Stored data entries
*** Begin section ***

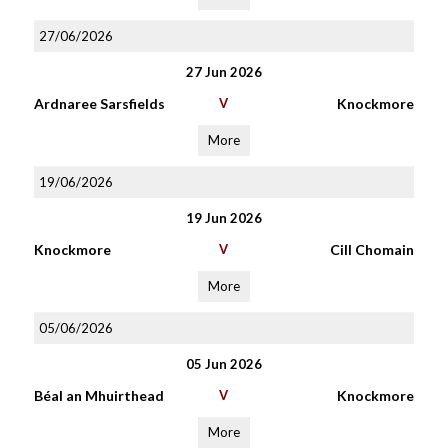
27/06/2026
27 Jun 2026
Ardnaree Sarsfields
V
Knockmore
More
19/06/2026
19 Jun 2026
Knockmore
V
Cill Chomain
More
05/06/2026
05 Jun 2026
Béal an Mhuirthead
V
Knockmore
More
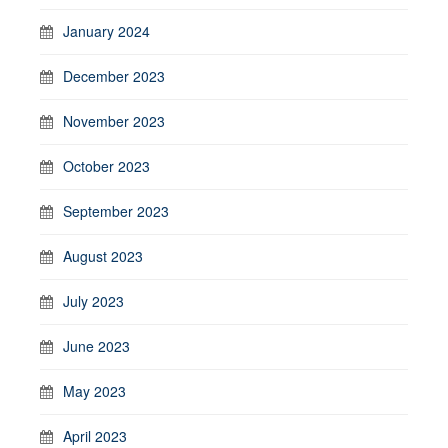
January 2024
December 2023
November 2023
October 2023
September 2023
August 2023
July 2023
June 2023
May 2023
April 2023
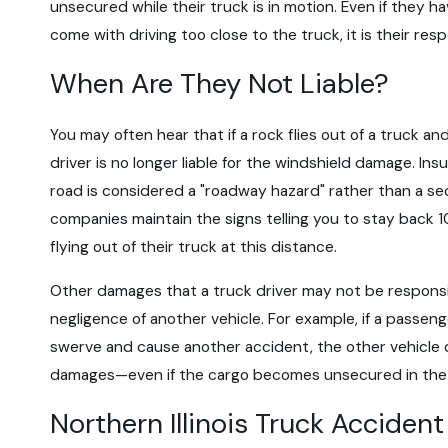
unsecured while their truck is in motion. Even if they h
come with driving too close to the truck, it is their re
When Are They Not Liable?
You may often hear that if a rock flies out of a truck an
driver is no longer liable for the windshield damage. In
road is considered a "roadway hazard" rather than a sec
companies maintain the signs telling you to stay back 1
flying out of their truck at this distance.
Other damages that a truck driver may not be responsib
negligence of another vehicle. For example, if a passenge
swerve and cause another accident, the other vehicle d
damages—even if the cargo becomes unsecured in the
Northern Illinois Truck Acciden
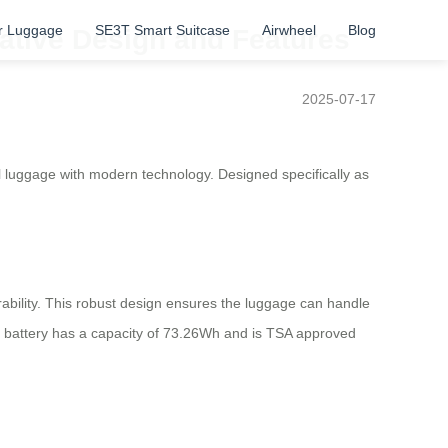
r Luggage
SE3T Smart Suitcase
Airwheel
Blog
vative Design and Features
2025-07-17
al luggage with modern technology. Designed specifically as
bility. This robust design ensures the luggage can handle
m battery has a capacity of 73.26Wh and is TSA approved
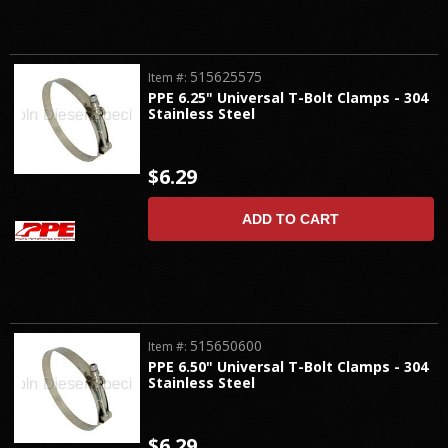
515625575
Item #:
PPE 6.25" Universal T-Bolt Clamps - 304
Stainless Steel
$6.29
ADD TO CART
515650600
Item #:
PPE 6.50" Universal T-Bolt Clamps - 304
Stainless Steel
$6.29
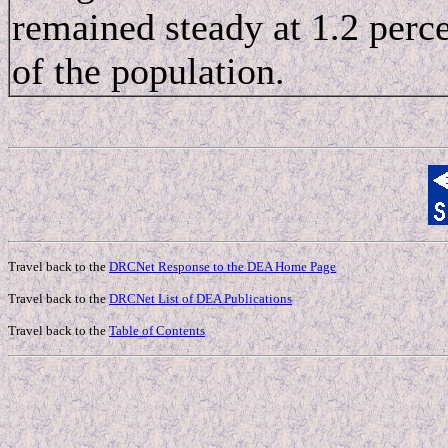
remained steady at 1.2 perc
of the population.
Travel back to the
DRCNet Response to the DEA Home Page
Travel back to the
DRCNet List of DEA Publications
Travel back to the
Table of Contents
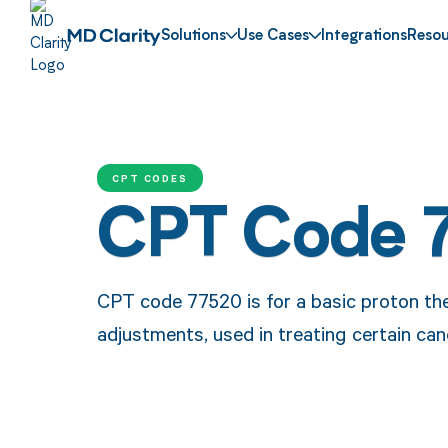
Solutions
Use Cases
Integrations
Resou
CPT CODES
CPT Code 
CPT code 77520 is for a basic proton th
adjustments, used in treating certain canc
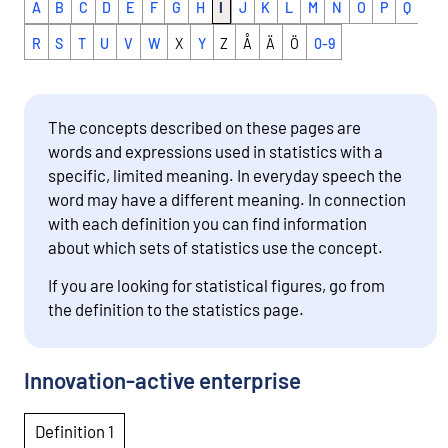
A
B
C
D
E
F
G
H
I
J
K
L
M
N
O
P
Q
R
S
T
U
V
W
X
Y
Z
Å
Ä
Ö
0-9
The concepts described on these pages are
words and expressions used in statistics with a
specific, limited meaning. In everyday speech the
word may have a different meaning. In connection
with each definition you can find information
about which sets of statistics use the concept.
If you are looking for statistical figures, go from
the definition to the statistics page.
Innovation-active enterprise
Definition 1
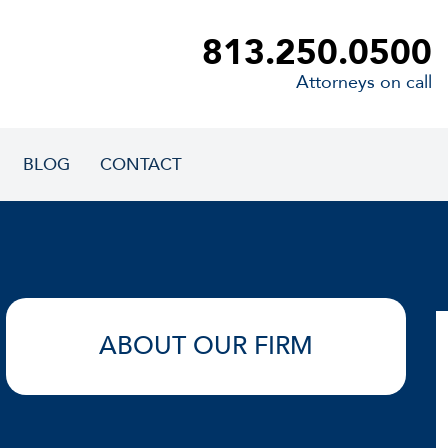
813.250.0500
Attorneys on call
BLOG
CONTACT
ABOUT OUR FIRM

*** End section ***

• _INSTRUCTIONS FOR THE TASK_
Output every record above exactly as written, but skip the pictures.

• _RESULT OF THIS TASK_
27/06/2026
27 Jun 2026
Ardnaree Sarsfields
V
Knockmore
More
19/06/2026
19 Jun 2026
Knockmore
V
Cill Chomain
More
05/06/2026
05 Jun 2026
Béal an Mhuirthead
V
Knockmore
More
January 2024
December 2023
November 2023
October 2023
September 2023
August 2023
July 2023
June 2023
May 2023
April 2023
unsecured while their truck is in motion. Even if they h
come with driving too close to the truck, it is their re
When Are They Not Liable?
You may often hear that if a rock flies out of a truck an
driver is no longer liable for the windshield damage. In
road is considered a "roadway hazard" rather than a sec
companies maintain the signs telling you to stay back 1
flying out of their truck at this distance.
Other damages that a truck driver may not be responsib
negligence of another vehicle. For example, if a passenge
swerve and cause another accident, the other vehicle d
damages—even if the cargo becomes unsecured in the
Northern Illinois Truck Acciden
r Luggage
SE3T Smart Suitcase
Airwheel
Blog
vative Design and Features
2025-07-17
al luggage with modern technology. Designed specifically as
bility. This robust design ensures the luggage can handle
m battery has a capacity of 73.26Wh and is TSA approved
515625575
Item #:
PPE 6.25" Universal T-Bolt Clamps - 304
Stainless Steel
$6.29
ADD TO CART
515650600
Item #:
PPE 6.50" Universal T-Bolt Clamps - 304
Stainless Steel
$6.29
remained steady at 1.2 perc
of the population.
Travel back to the
DRCNet Response to the DEA Home Page
Travel back to the
DRCNet List of DEA Publications
Travel back to the
Table of Contents
Solutions
Use Cases
Integrations
Resou
CPT CODES
CPT Code 
CPT code 77520 is for a basic proton th
adjustments, used in treating certain canc
A
B
C
D
E
F
G
H
I
J
K
L
M
N
O
P
Q
R
S
T
U
V
W
X
Y
Z
Å
Ä
Ö
0-9
The concepts described on these pages are
words and expressions used in statistics with a
specific, limited meaning. In everyday speech the
word may have a different meaning. In connection
with each definition you can find information
about which sets of statistics use the concept.
If you are looking for statistical figures, go from
the definition to the statistics page.
Innovation-active enterprise
Definition 1
813.250.0500
Attorneys on call
BLOG
CONTACT
ABOUT OUR FIRM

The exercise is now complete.